[Saved data entries]
━━━━━━
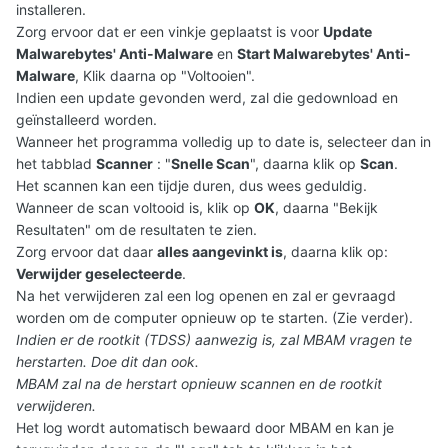
installeren.
Zorg ervoor dat er een vinkje geplaatst is voor
Update
Malwarebytes' Anti-Malware
en
Start Malwarebytes' Anti-
Malware
, Klik daarna op "Voltooien".
Indien een update gevonden werd, zal die gedownload en
geïnstalleerd worden.
Wanneer het programma volledig up to date is, selecteer dan in
het tabblad
Scanner
: "
Snelle Scan
", daarna klik op
Scan
.
Het scannen kan een tijdje duren, dus wees geduldig.
Wanneer de scan voltooid is, klik op
OK
, daarna "Bekijk
Resultaten" om de resultaten te zien.
Zorg ervoor dat daar
alles aangevinkt is
, daarna klik op:
Verwijder geselecteerde
.
Na het verwijderen zal een log openen en zal er gevraagd
worden om de computer opnieuw op te starten. (Zie verder).
Indien er de rootkit (TDSS) aanwezig is, zal MBAM vragen te
herstarten. Doe dit dan ook.
MBAM zal na de herstart opnieuw scannen en de rootkit
verwijderen.
Het log wordt automatisch bewaard door MBAM en kan je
━━━━━━
§ ACTIVITY
Print every line from the one that contains "Het scannen kan" to the end of the records, exactly as written, and nothing more.

§ RESULT BELOW
Het scannen kan een tijdje duren, dus wees geduldig.
Wanneer de scan voltooid is, klik op
OK
, daarna "Bekijk
Resultaten" om de resultaten te zien.
Zorg ervoor dat daar
alles aangevinkt is
, daarna klik op:
Verwijder geselecteerde
.
Na het verwijderen zal een log openen en zal er gevraagd
worden om de computer opnieuw op te starten. (Zie verder).
Indien er de rootkit (TDSS) aanwezig is, zal MBAM vragen te
herstarten. Doe dit dan ook.
MBAM zal na de herstart opnieuw scannen en de rootkit
verwijderen.
Het log wordt automatisch bewaard door MBAM en kan je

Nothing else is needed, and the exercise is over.